Michael Bastasch
Trump’s making good on a promise to repeal 75 percent of federal regulations, including rolling back most of the $900 billion in regulations issued by agencies, like the Environmental Protection Agency, during the Obama years.
One provision in Trump’s order could have massive implications for the EPA—whose methodology for crafting regulations has come under fire in recent years—by standardizing the way different agencies measure the costs and benefits of new rules.
Trump ordered the White House’s Office of Management and Budget to issue guidances “standardizing the measurement and estimation of regulatory costs.” On top of that, OMB will control how agencies go about repealing two rules for every new one issued.
OMB will set “standards for determining what qualifies as new and offsetting regulations; standards for determining the costs of existing regulations that are considered for elimination; processes for accounting for costs in different fiscal years; methods to oversee the issuance of rules with costs offset by savings at different times or different agencies; and emergencies and other circumstances that might justify individual waivers of the requirements of this section.”
This is a big win for Republican lawmakers who had concerns Obama’s EPA was fudging the numbers to make regulations look more cost-effective than they would otherwise be.
Republicans have long criticized the EPA for counting “co-benefits” of regulation toward its cost effectiveness.

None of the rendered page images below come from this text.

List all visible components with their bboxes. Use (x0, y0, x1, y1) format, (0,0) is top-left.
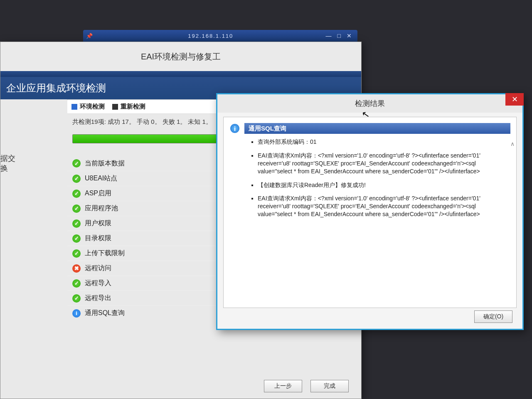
minimize-icon[interactable]: — (326, 32, 332, 39)
tab-env-check[interactable]: 环境检测 (71, 103, 105, 111)
result-line: EAI查询请求Xml内容：<?xml version='1.0' encodin… (258, 152, 500, 175)
check-icon: ✓ (72, 204, 81, 213)
check-icon: ✓ (72, 159, 81, 167)
result-line: EAI查询请求Xml内容：<?xml version='1.0' encodin… (258, 195, 500, 218)
check-icon: ✓ (72, 219, 81, 228)
decoration-bar (0, 71, 361, 77)
tab-label: 环境检测 (80, 103, 105, 111)
pin-icon[interactable]: 📌 (83, 33, 96, 39)
section-title: 通用SQL查询 (249, 125, 286, 133)
finish-button[interactable]: 完成 (310, 380, 349, 392)
sidebar-label: 据交换 (0, 153, 17, 173)
check-icon: ✓ (72, 190, 81, 198)
restore-icon[interactable]: □ (337, 32, 341, 39)
result-line: 查询外部系统编码：01 (258, 138, 500, 146)
info-icon: i (72, 309, 81, 318)
dialog-close-button[interactable]: ✕ (505, 93, 524, 106)
window-title: EAI环境检测与修复工 (0, 42, 361, 71)
prev-button[interactable]: 上一步 (264, 380, 302, 392)
check-icon: ✓ (72, 279, 81, 288)
ok-button[interactable]: 确定(O) (474, 310, 512, 323)
check-icon: ✓ (72, 234, 81, 243)
result-dialog: 检测结果 ✕ ↖ i 通用SQL查询 ∧ 查询外部系统编码：01EAI查询请求X… (216, 93, 524, 330)
scroll-up-icon[interactable]: ∧ (510, 140, 515, 147)
dialog-title: 检测结果 (355, 99, 385, 108)
tab-recheck[interactable]: 重新检测 (112, 103, 145, 111)
check-icon: ✓ (72, 249, 81, 258)
dialog-body: i 通用SQL查询 ∧ 查询外部系统编码：01EAI查询请求Xml内容：<?xm… (223, 117, 517, 308)
error-icon: ✖ (72, 264, 81, 273)
close-icon[interactable]: ✕ (347, 32, 352, 39)
tab-label: 重新检测 (121, 103, 145, 111)
square-icon (71, 104, 77, 110)
rdp-address: 192.168.1.110 (96, 33, 326, 39)
check-icon: ✓ (72, 294, 81, 303)
square-icon (112, 104, 118, 110)
check-icon: ✓ (72, 175, 81, 183)
rdp-connection-bar: 📌 192.168.1.110 — □ ✕ (83, 30, 357, 42)
desktop-area: EAI环境检测与修复工 企业应用集成环境检测 据交换 环境检测 重新检测 共检测… (0, 42, 532, 399)
result-line: 【创建数据库只读Reader用户】修复成功! (258, 181, 500, 189)
info-icon: i (230, 124, 239, 133)
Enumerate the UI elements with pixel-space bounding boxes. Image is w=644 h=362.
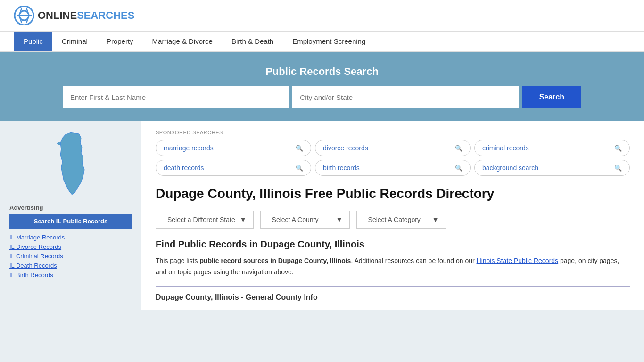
sidebar-link-birth[interactable]: IL Birth Records	[9, 272, 53, 279]
tag-label: death records	[164, 164, 204, 172]
logo-text: ONLINESEARCHES	[38, 9, 134, 22]
tag-label: birth records	[323, 164, 360, 172]
find-paragraph: This page lists public record sources in…	[156, 255, 630, 278]
name-input[interactable]	[63, 86, 289, 108]
nav-list: Public Criminal Property Marriage & Divo…	[0, 32, 644, 51]
state-map	[9, 131, 132, 197]
find-heading: Find Public Records in Dupage County, Il…	[156, 239, 630, 250]
sidebar-link-death[interactable]: IL Death Records	[9, 262, 57, 269]
illinois-map-icon	[45, 131, 97, 197]
search-icon: 🔍	[455, 145, 462, 152]
list-item: IL Divorce Records	[9, 243, 132, 250]
sidebar: Advertising Search IL Public Records IL …	[0, 121, 141, 310]
nav-item-marriage-divorce[interactable]: Marriage & Divorce	[143, 32, 222, 51]
list-item: IL Marriage Records	[9, 233, 132, 241]
tag-label: divorce records	[323, 144, 368, 152]
nav-item-public[interactable]: Public	[14, 32, 52, 51]
tag-marriage-records[interactable]: marriage records 🔍	[156, 140, 311, 156]
nav-item-criminal[interactable]: Criminal	[52, 32, 97, 51]
search-icon: 🔍	[296, 145, 303, 152]
tag-label: criminal records	[482, 144, 529, 152]
sidebar-link-divorce[interactable]: IL Divorce Records	[9, 243, 61, 250]
search-banner: Public Records Search Search	[0, 52, 644, 121]
search-tags: marriage records 🔍 divorce records 🔍 cri…	[156, 140, 630, 176]
sidebar-link-criminal[interactable]: IL Criminal Records	[9, 253, 63, 260]
dropdown-row: Select a Different State ▼ Select A Coun…	[156, 211, 630, 229]
site-header: ONLINESEARCHES	[0, 0, 644, 32]
page-title: Dupage County, Illinois Free Public Reco…	[156, 185, 630, 202]
sponsored-label: SPONSORED SEARCHES	[156, 130, 630, 135]
list-item: IL Birth Records	[9, 271, 132, 279]
search-icon: 🔍	[614, 165, 622, 172]
tag-label: marriage records	[164, 144, 214, 152]
logo: ONLINESEARCHES	[14, 6, 134, 25]
nav-item-birth-death[interactable]: Birth & Death	[222, 32, 283, 51]
sidebar-ad-button[interactable]: Search IL Public Records	[9, 214, 132, 229]
logo-icon	[14, 6, 34, 25]
main-area: Advertising Search IL Public Records IL …	[0, 121, 644, 310]
tag-background-search[interactable]: background search 🔍	[474, 160, 630, 176]
general-info-heading: Dupage County, Illinois - General County…	[156, 286, 630, 302]
sidebar-link-marriage[interactable]: IL Marriage Records	[9, 234, 65, 241]
find-link[interactable]: Illinois State Public Records	[477, 257, 559, 264]
search-icon: 🔍	[614, 145, 622, 152]
main-nav: Public Criminal Property Marriage & Divo…	[0, 32, 644, 52]
county-dropdown-label: Select A County	[272, 216, 319, 223]
search-icon: 🔍	[455, 165, 462, 172]
tag-label: background search	[482, 164, 538, 172]
nav-item-employment[interactable]: Employment Screening	[283, 32, 375, 51]
search-button[interactable]: Search	[522, 86, 581, 108]
nav-item-property[interactable]: Property	[97, 32, 143, 51]
category-dropdown-label: Select A Category	[368, 216, 421, 223]
category-dropdown[interactable]: Select A Category ▼	[356, 211, 446, 229]
location-input[interactable]	[292, 86, 518, 108]
tag-death-records[interactable]: death records 🔍	[156, 160, 311, 176]
tag-criminal-records[interactable]: criminal records 🔍	[474, 140, 630, 156]
sidebar-advertising-label: Advertising	[9, 204, 132, 211]
search-icon: 🔍	[296, 165, 303, 172]
search-row: Search	[63, 86, 581, 108]
list-item: IL Death Records	[9, 262, 132, 269]
chevron-down-icon: ▼	[432, 216, 439, 223]
sidebar-links: IL Marriage Records IL Divorce Records I…	[9, 233, 132, 279]
tag-birth-records[interactable]: birth records 🔍	[315, 160, 471, 176]
find-text-bold: public record sources in Dupage County, …	[199, 257, 351, 264]
state-dropdown-label: Select a Different State	[167, 216, 235, 223]
county-dropdown[interactable]: Select A County ▼	[260, 211, 350, 229]
list-item: IL Criminal Records	[9, 252, 132, 260]
chevron-down-icon: ▼	[336, 216, 343, 223]
search-banner-title: Public Records Search	[14, 66, 630, 78]
tag-divorce-records[interactable]: divorce records 🔍	[315, 140, 471, 156]
find-text-1: This page lists	[156, 257, 199, 264]
content-area: SPONSORED SEARCHES marriage records 🔍 di…	[141, 121, 644, 310]
find-text-2: . Additional resources can be found on o…	[351, 257, 476, 264]
state-dropdown[interactable]: Select a Different State ▼	[156, 211, 254, 229]
chevron-down-icon: ▼	[240, 216, 247, 223]
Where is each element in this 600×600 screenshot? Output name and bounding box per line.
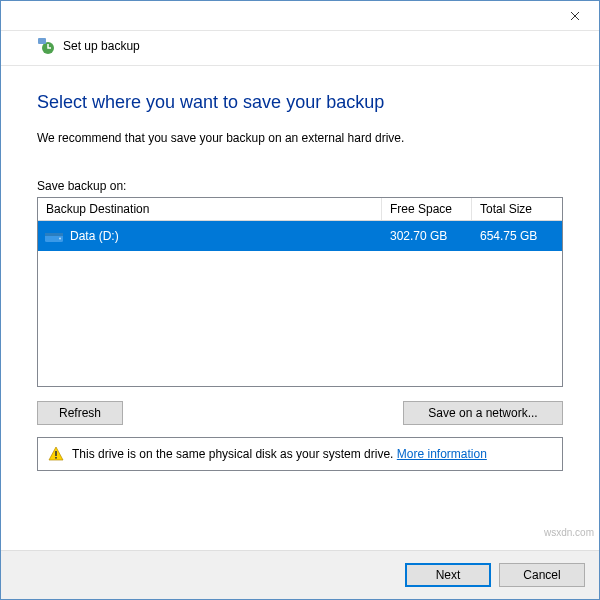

The cost of the EPA’s mercury rule for power plants, for example, outweigh the benefits by ratio of 1600-to-1 when looking at reductions in mercury emissions—the whole point of the rule.
But the EPA claimed the $10 billion mercury rule would yield between $37 billion to $90 billion in monetized health benefits a year. Virtually all of this comes from the “co-benefits” of reducing other pollutants, like fine particulate matter.
Republicans have argued counting “co-benefits” opens up the possibility of double-counting emissions reductions.
Wyoming Republican Sen. John Barrasso accused the EPA of double-counting the co-benefits of reducing fine particulate matter in its Clean Power Plan rule to limit carbon dioxide emissions from power plants.
Barrasso cited a statement in the EPA’s draft regulatory analyses claiming “it is possible that some costs and benefits estimated in this RIA may account for the same air quality improvements as estimated in the illustrative [National Ambient Air Quality Standards] RIAs.”
The EPA says the Clean Power Plan will cost $8.4 billion per year in 2030 and yield public health and climate benefits of $34 billion to $54 billion per year—$14 billion to $34 billion of which come from reducing air pollutants that have nothing to do with global warming.
EPA officials, however, said they did not double-count any co-benefits.
Utah Republican Rep. Jason Chaffetz asked the EPA why it massively inflated the estimate it uses for calculating its “Value of Statistical Life” (VSL) measure—the monetary value to every estimated life that would be saved by an agency rule.
The EPA has used different VSL estimates for different rules over the past decade without any apparent explanation.
“EPA’s use of VSL appears to have changed dramatically in recent years, at a rate well in excess of inflation and inconsistently with other agencies,” Chaffetz wrote in a 2015 letter to the agency. “Since 2000, other agencies have used a variety VSLs, including $3 million and $5 million.”
“For example, for EPA’s 2015 ozone regulation, EPA assessed at least $4.1 billion in benefits and $2.2 billion in costs using a VSL of $10 million in 2011 dollars for a life saved in 2020,” Chaffetz wrote. “Applying the Department of Transportation’s 2005 VSL proportionally to EPA’s analysis, the estimated benefits decline well under $2 billion, at which point the EPA’s own analysis would indicate the regulation was not worth pursuing.”